The court rejects Defendants’ contention that Plaintiffs’ remedy is against third part [y] Verderose, who, in effect, arranged the financial transaction in question. There is no indication in the record that Plaintiffs, at any time, in placing $25,000 directly into an account of Defendants, believed, should have believed, or had reason to believe that the monies placed in Defendants’ ac *210 count were for the benefit of Verderose in any fashion.

The court also found CMG and the Lineses were jointly and severally liable. CMG and the Lineses timely appeal, and we have jurisdiction pursuant to Arizona Revised Statutes (“A.R.S.”) section 12-2101(B) (2003).

ANALYSIS

¶ 8 We review de novo the trial court’s grant of summary judgment and the court’s application of the law. Andrews v. Blake, 205 Ariz. 236, 240, ¶ 12, 69 P.3d 7, 11 (2003). The availability of equitable relief and equitable defenses is also subject to our de novo review. See id. Fashioning an equitable remedy is within the trial court’s discretion, and it will not be disturbed on appeal absent an abuse thereof. See City of Tucson v. Clear Channel Outdoor, Inc., 218 Ariz. 172, 188, ¶ 55, 181 P.3d 219, 235 (App.2008); see also Marco C. v. Sean C., 218 Ariz. 216, 218 ¶ 4, 181 P.3d 1137, 1139 (App.2008) (“To soundly exercise its discretion, the court must also correctly apply the law.”). Summary judgment is proper only if no genuine issues of material fact exist and the moving party is entitled to judgment as a matter of law. Orme Sch. v. Reeves, 166 Ariz. 301, 309, 802 P.2d 1000, 1008 (1990); Ariz. R. Civ. P. 56(c)(1).

Unjust Enrichment

¶ 9 The trial court found CMG and the Lineses (hereinafter collectively “CMG”) were unjustly enriched. “Unjust enrichment occurs when one party has and retains money or benefits that in justice and equity belong to another.” Trustmark Ins. Co. v. Bank One, Arizona, NA, 202 Ariz. 535, 541, ¶ 31, 48 P.3d 485, 491 (App.2002). To recover on a claim for unjust enrichment, a claimant must show “(1) an enrichment, (2) an impoverishment, (3) a connection between the two, (4) the absence of justification for the enrichment and impoverishment and (5) the absence of any remedy at law.” Mousa v. Saba, 222 Ariz. 581, 588, ¶ 29, 218 P.3d 1038, 1045 (App.2009). “A person who has been unjustly enriched at the expense of another is required to make restitution to the other.” Harmon v. Harmon, 126 Ariz. 242, 245, 613 P.2d 1298, 1301 (App.1980).
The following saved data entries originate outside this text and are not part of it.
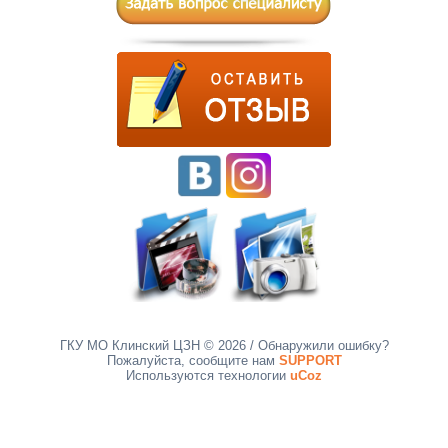
ГКУ МО Клинский ЦЗН © 2026
/ Обнаружили ошибку?
Пожалуйста, сообщите нам
SUPPORT
Используются технологии
uCoz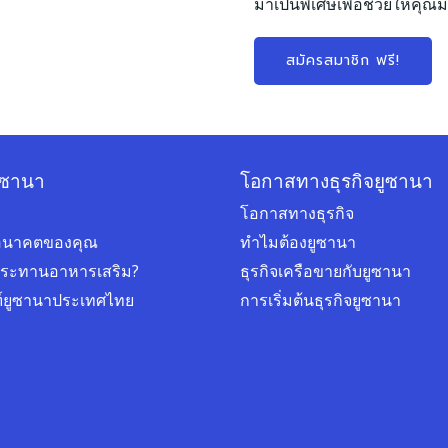
มาเป็นพิเศษเพื่อช่วยให้คุณมี
สมัครสมาชิก ฟรี!
ูซานา
โอกาสทางธุรกิจยูซานา
โอกาสทางธุรกิจ
่ออนาคตของคุณ
ทำไมต้องยูซานา
ประทานอาหารเสริม?
ธุรกิจเครือขายกับยูซานา
ฑ์ยูซานาประเทศไทย
การเริ่มต้นธุรกิจยูซานา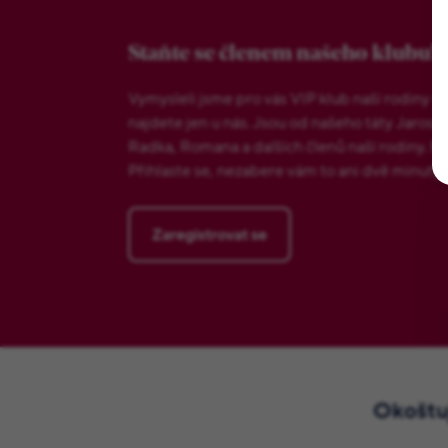
Staňte se členem našeho klubu!
Vymysleli jsme pro vás VIP klub naší rodiny 
najdete jen u nás. Jsou od našeho táty Jarosl
Radka, Romana a dalších členů naší rodiny. Ne
Přihlaste se, nezabere vám to ani dvě minuty.
Zaregistrovat se
Okoštuj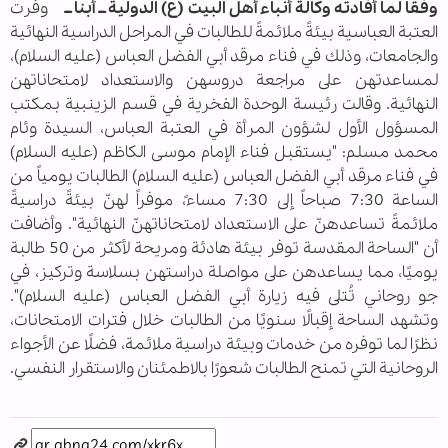
وفقا لما أفادته وكالة أنباء أهل البيت (ع) الدولية ــ أبنا ــ
وفرت
العتبة العباسیة بيئةً ملائمةً للطالبات في المراحل الدراسية النهائية
والجامعات، وذلك في فناء مرقد أبي الفضل العباس (عليه السلام)،
لمساعدتهن على مراجعة دروسهن والاستعداد لامتحاناتهن
النهائية. وقالت رئيسة الوحدة الفخرية في قسم الزينبية بمكتب
المسؤول الأول لشؤون المرأة في العتبة العباس، السيدة وئام
محمد مسلم: "يستقبل فناء الإمام موسى الكاظم (عليه السلام)
في فناء مرقد أبي الفضل العباس (عليه السلام) الطالبات يومياً من
الساعة 7:30 صباحاً إلى 7:30 مساءً، موفراً لهنّ بيئةً دراسيةً
ملائمةً تساعدهنّ على الاستعداد لامتحاناتهنّ النهائية". وأضافت
أن "الساحة المقدسة توفر بيئة هادئة ومريحة لأكثر من 50 طالبة
يوميًا، مما يساعدهن على مواصلة دراستهن بسلاسة وتركيز، في
جو روحاني تُتلى فيه زيارة أبي الفضل العباس (عليه السلام)".
وتشهد الساحة إقبالًا سنويًا من الطالبات خلال فترات الامتحانات،
نظرًا لما توفره من خدمات وبيئة دراسية ملائمة، فضلًا عن الأجواء
الروحانية التي تمنح الطالبات شعورًا بالاطمئنان والاستقرار النفسي.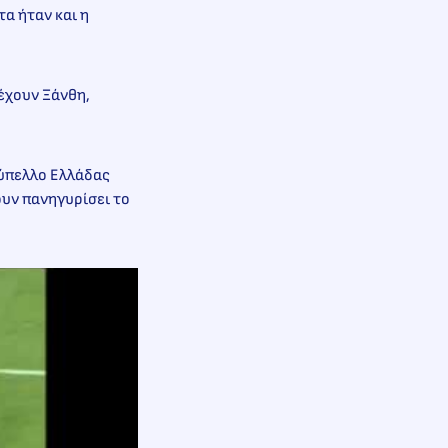
α ήταν και η
 έχουν Ξάνθη,
Κύπελλο Ελλάδας
ουν πανηγυρίσει το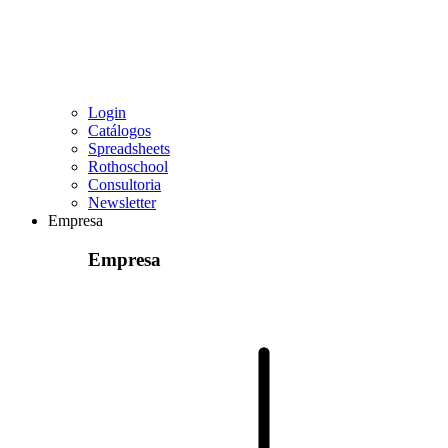
Login
Catálogos
Spreadsheets
Rothoschool
Consultoria
Newsletter
Empresa
Empresa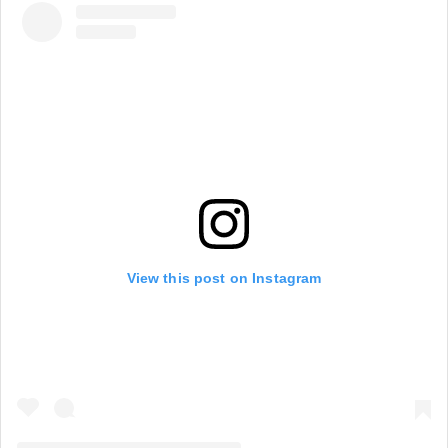
View this post on Instagram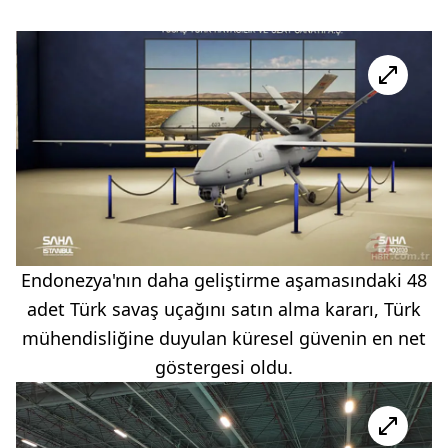
Endonezya'nın daha geliştirme aşamasındaki 48
adet Türk savaş uçağını satın alma kararı, Türk
mühendisliğine duyulan küresel güvenin en net
göstergesi oldu.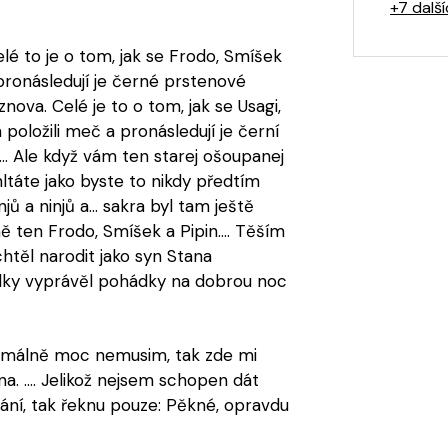
+7 dalš
é to je o tom, jak se Frodo, Smíšek
 pronásledují je černé prstenové
 znova. Celé je to o tom, jak se Usagi,
položili meč a pronásledují je černí
a.... Ale když vám ten starej ošoupanej
hltáte jako byste to nikdy předtím
injů a ninjů a... sakra byl tam ještě
ně ten Frodo, Smíšek a Pipin.... Těším
chtěl narodit jako syn Stana
ýlky vyprávěl pohádky na dobrou noc
normálně moc nemusim, tak zde mi
a. .... Jelikož nejsem schopen dát
ní, tak řeknu pouze: Pěkné, opravdu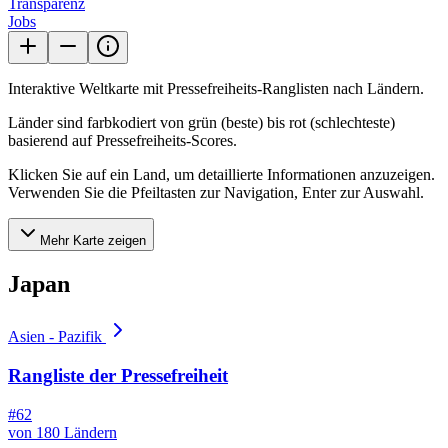
Transparenz
Jobs
Interaktive Weltkarte mit Pressefreiheits-Ranglisten nach Ländern.
Länder sind farbkodiert von grün (beste) bis rot (schlechteste)
basierend auf Pressefreiheits-Scores.
Klicken Sie auf ein Land, um detaillierte Informationen anzuzeigen.
Verwenden Sie die Pfeiltasten zur Navigation, Enter zur Auswahl.
Mehr Karte zeigen
Japan
Asien - Pazifik
Rangliste der Pressefreiheit
#62
von 180 Ländern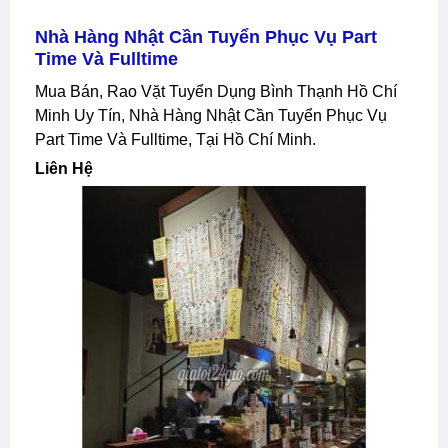
Nhà Hàng Nhật Cần Tuyển Phục Vụ Part
Time Và Fulltime
Mua Bán, Rao Vặt Tuyển Dụng Bình Thạnh Hồ Chí
Minh Uy Tín, Nhà Hàng Nhật Cần Tuyển Phục Vụ
Part Time Và Fulltime, Tại Hồ Chí Minh.
Liên Hệ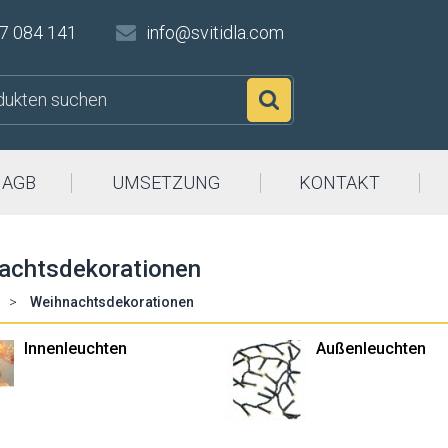
7 084 141
info@svitidla.com
Suchen
AGB
UMSETZUNG
KONTAKT
achtsdekorationen
>
Weihnachtsdekorationen
Innenleuchten
Außenleuchten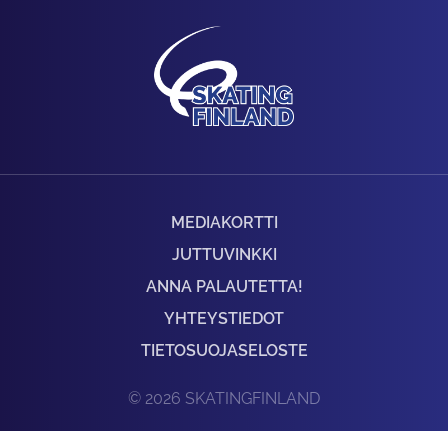
MEDIAKORTTI
JUTTUVINKKI
ANNA PALAUTETTA!
YHTEYSTIEDOT
TIETOSUOJASELOSTE
© 2026 SKATINGFINLAND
¶ 10 CMG contends the trial court erred in granting summary judgment on the Loi-selles’ unjust enrichment claim. It first argues that it was not enriched “unjustly” because it committed no tortious or wrongful act in receiving the money and it had no knowledge that Verderose had dealt fraudulently with the Loiselles. We disagree that these facts preclude the Loiselles from recovering on their unjust enrichment claim.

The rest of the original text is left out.